Harbor’s pull-through cache feature enables you to transparently proxy and cache container images from Docker Hub. This provides several benefits:

  • Reduced bandwidth consumption: Images are downloaded only once and cached locally
  • Faster builds and deployments: Cached images are served from your local network
  • Avoid Docker Hub rate limits: Particularly important for free Docker Hub accounts
  • Central control: Apply policies to all images, even third-party ones

4.1 Create a Registry Endpoint

  1. Log in to Harbor web interface at https://harbor.plutolab.live
  2. Navigate to Administration → Registries
  3. Click + New Endpoint
  4. Configure the endpoint with these settings:
    • Provider: Docker Hub
    • Name: dockerhub-cache
    • Endpoint URL: https://hub.docker.com (should be auto-filled)
    • Access ID: Your Docker Hub username (optional but recommended)
    • Access Secret: Your Docker Hub password or access token (optional but recommended)
    • Skip Certificate Verification: Leave unchecked unless required
  5. Click Test Connection to verify connectivity
  6. Click OK to save the endpoint

Harbor Registry Endpoint Configuration

Pro Tip: For production use, create a dedicated Docker Hub service account with read-only access instead of using your personal credentials.

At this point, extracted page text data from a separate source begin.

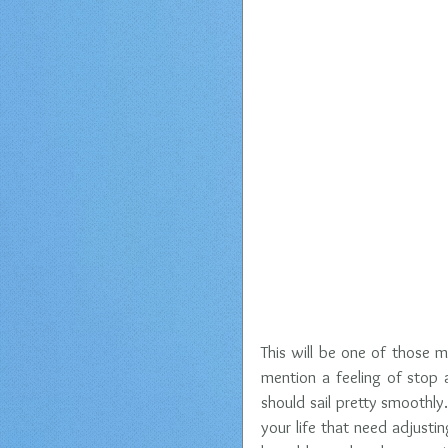
This will be one of those m
mention a feeling of stop 
should sail pretty smoothly.
your life that need adjusti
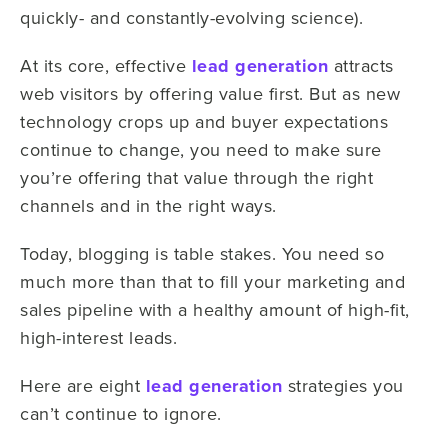
quickly- and constantly-evolving science).
At its core, effective
lead generation
attracts
web visitors by offering value first. But as new
technology crops up and buyer expectations
continue to change, you need to make sure
you’re offering that value through the right
channels and in the right ways.
Today, blogging is table stakes. You need so
much more than that to fill your marketing and
sales pipeline with a healthy amount of high-fit,
high-interest leads.
Here are eight
lead generation
strategies you
can’t continue to ignore.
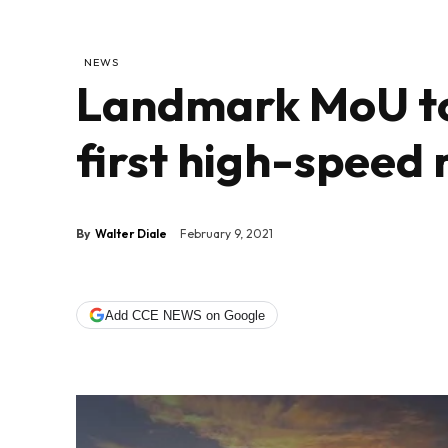
NEWS
Landmark MoU to
first high-speed 
By
Walter Diale
February 9, 2021
Add CCE NEWS on Google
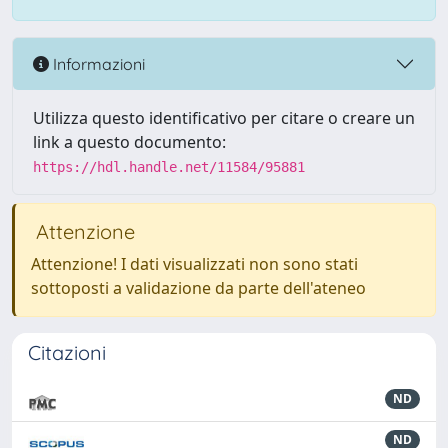
Informazioni
Utilizza questo identificativo per citare o creare un
link a questo documento:
https://hdl.handle.net/11584/95881
Attenzione
Attenzione! I dati visualizzati non sono stati
sottoposti a validazione da parte dell'ateneo
Citazioni
ND
ND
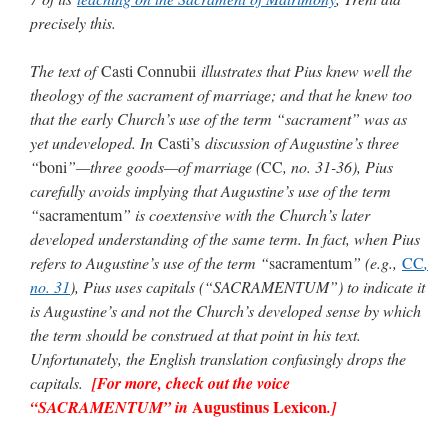
precisely this.
The text of
Casti Connubii
illustrates that Pius knew well the
theology of the sacrament of marriage; and that he knew too
that the early Church’s use of the term “sacrament” was as
yet undeveloped. In
Casti’s
discussion of Augustine’s three
“
boni
”—three goods—of marriage (
CC
, no. 31-36), Pius
carefully avoids implying that Augustine’s use of the term
“
sacramentum
” is coextensive with the Church’s later
developed understanding of the same term. In fact, when Pius
refers to Augustine’s use of the term “
sacramentum
” (e.g.,
CC
,
no. 31
), Pius uses capitals (“SACRAMENTUM”) to indicate it
is Augustine’s and not the Church’s developed sense by which
the term should be construed at that point in his text.
Unfortunately, the English translation confusingly drops the
capitals.
[For more, check out the voice
Augustinus Lexicon
“SACRAMENTUM” in
.]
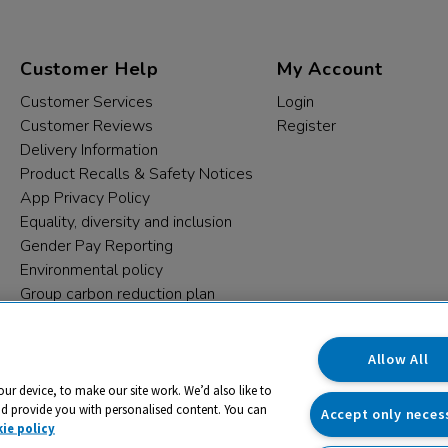
Customer Help
My Account
Customer Services
Login
Customer Reviews
Register
Delivery Information
Product Recalls & Safety Notices
App Privacy Policy
Equality, diversity and inclusion
Gender Pay Reporting
Environmental policy
Group carbon reduction plan
Modern Slavery Statement
Data protection complaints
Allow All
our device, to make our site work. We’d also like to
nd provide you with personalised content. You can
Accept only neces
ie policy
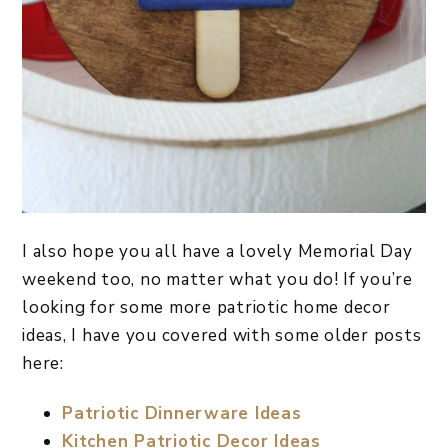
I also hope you all have a lovely Memorial Day
weekend too, no matter what you do! If you’re
looking for some more patriotic home decor
ideas, I have you covered with some older posts
here:
Patriotic Dinnerware Ideas
Kitchen Patriotic Decor Ideas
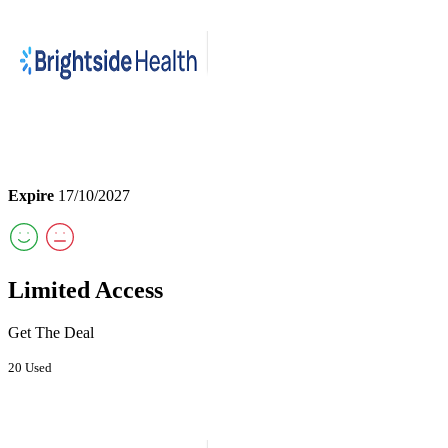
Expire
17/10/2027
Limited Access
Get The Deal
20 Used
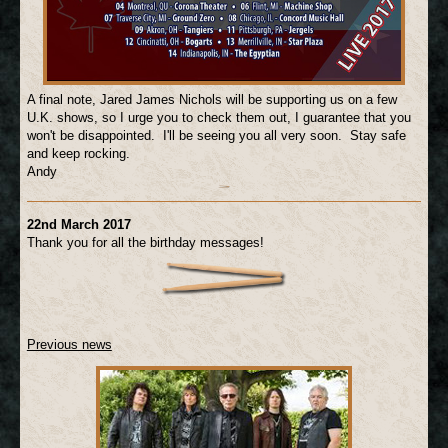
A final note, Jared James Nichols will be supporting us on a few
U.K. shows, so I urge you to check them out, I guarantee that you
won't be disappointed. I'll be seeing you all very soon. Stay safe
and keep rocking.
Andy
22nd March 2017
Thank you for all the birthday messages!
Previous news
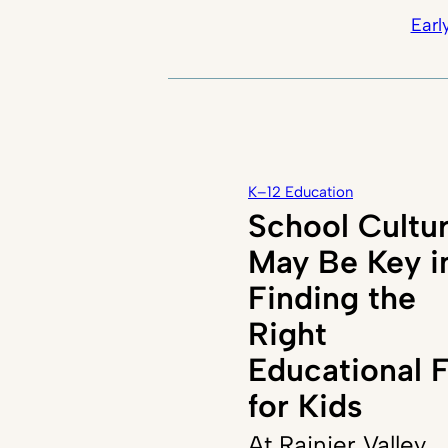
Earl
K–12 Education
School Cultu
May Be Key i
Finding the
Right
Educational F
for Kids
At Rainier Valley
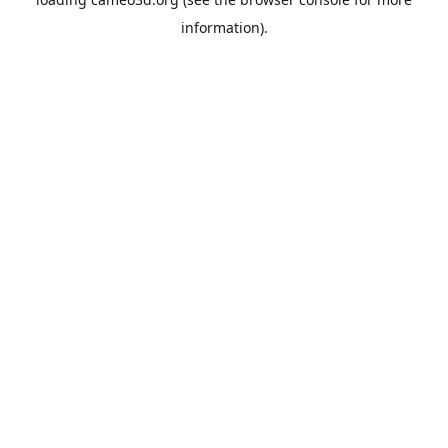
information).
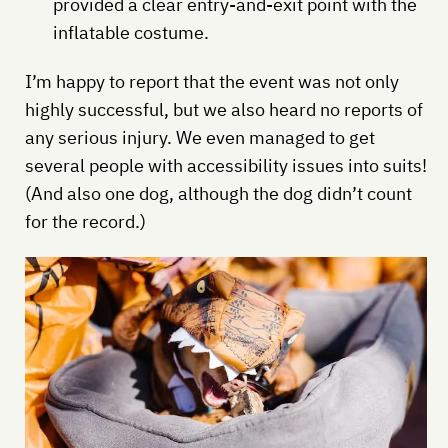
provided a clear entry-and-exit point with the
inflatable costume.
I’m happy to report that the event was not only
highly successful, but we also heard no reports of
any serious injury. We even managed to get
several people with accessibility issues into suits!
(And also one dog, although the dog didn’t count
for the record.)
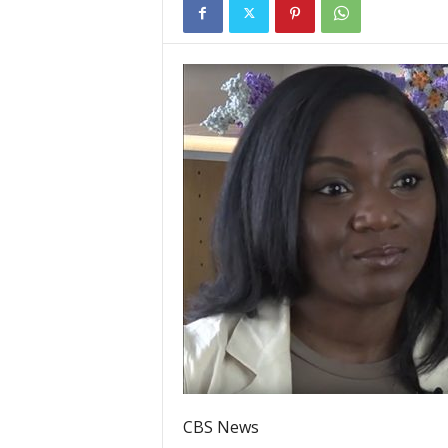
CBS News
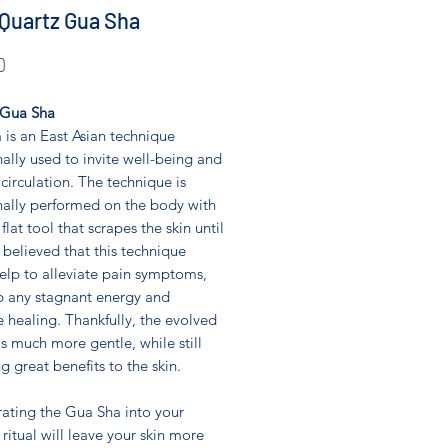
Quartz Gua Sha
Price
0
 Gua Sha
is an East Asian technique
nally used to invite well-being and
circulation. The technique is
nally performed on the body with
 flat tool that scrapes the skin until
is believed that this technique
elp to alleviate pain symptoms,
p any stagnant energy and
 healing. Thankfully, the evolved
is much more gentle, while still
g great benefits to the skin.
rating the Gua Sha into your
 ritual will leave your skin more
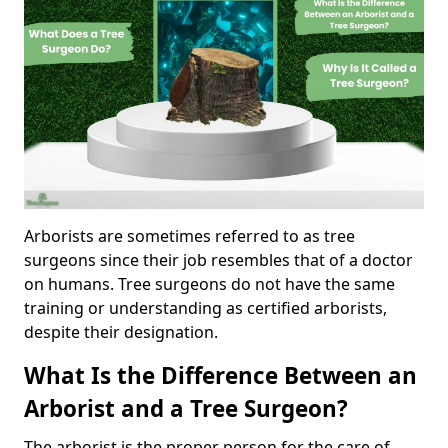
Arborists are sometimes referred to as tree
surgeons since their job resembles that of a doctor
on humans. Tree surgeons do not have the same
training or understanding as certified arborists,
despite their designation.
What Is the Difference Between an
Arborist and a Tree Surgeon?
The arborist is the proper person for the care of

4.2 Create a Pull-Through Cache Project

  1. Navigate to Projects and click + New Project
  2. Configure the project:
    • Project Name: docker-hub (or any name you prefer)
    • Access Level: Public (recommended for shared access)
    • Project Quota: Set according to your storage capacity (optional)
    • Proxy Cache:
      • Enable Proxy Cache
      • Select dockerhub-cache as the registry
      • Set Expiration Hours (default: 168 hours/7 days)
      • Bandwidth (optional): Set a limit in KB/s (-1 means no limit)
  3. Click OK to create the project

Harbor Project Pull-Through Cache Configuration

4.3 Using the Pull-Through Cache

To use the pull-through cache, update your Docker image references to use your Harbor registry as prefix:

1
2
3
4
5
# Instead of:
# docker pull nginx:latest

# Use this format:
docker pull harbor.plutolab.live/docker-hub/nginx:latest

When you run this command:

  1. Docker client connects to your Harbor registry
  2. If the image exists in Harbor’s cache, it’s served directly
  3. If not, Harbor fetches it from Docker Hub, caches it, and serves it to you

You can also configure your Kubernetes deployments to use this registry by default.

4.4 Verify the Cache is Working

After pulling an image, verify it was cached:

  1. In Harbor, navigate to Projects → docker-hub → Repositories
  2. You should see the pulled image (e.g., nginx) in the list
  3. Click on the repository name to see all cached tags

You can also verify with the Docker CLI:

1
2
# List all images from your Harbor registry
docker images | grep harbor.plutolab.live

Conclusion

You’ve successfully set up a Harbor registry with a pull-through cache for Docker Hub. This configuration provides significant benefits for container workflows:

  • Local image caching improves performance
  • Reduced external bandwidth usage
  • Protection from Docker Hub rate limits
  • Centralized image management
  • Additional security through Harbor’s scanning capabilities

Consider expanding your setup by enabling Harbor’s vulnerability scanning features or integrating with your CI/CD pipeline for automated image publishing.

This post is licensed under CC BY 4.0 by the author.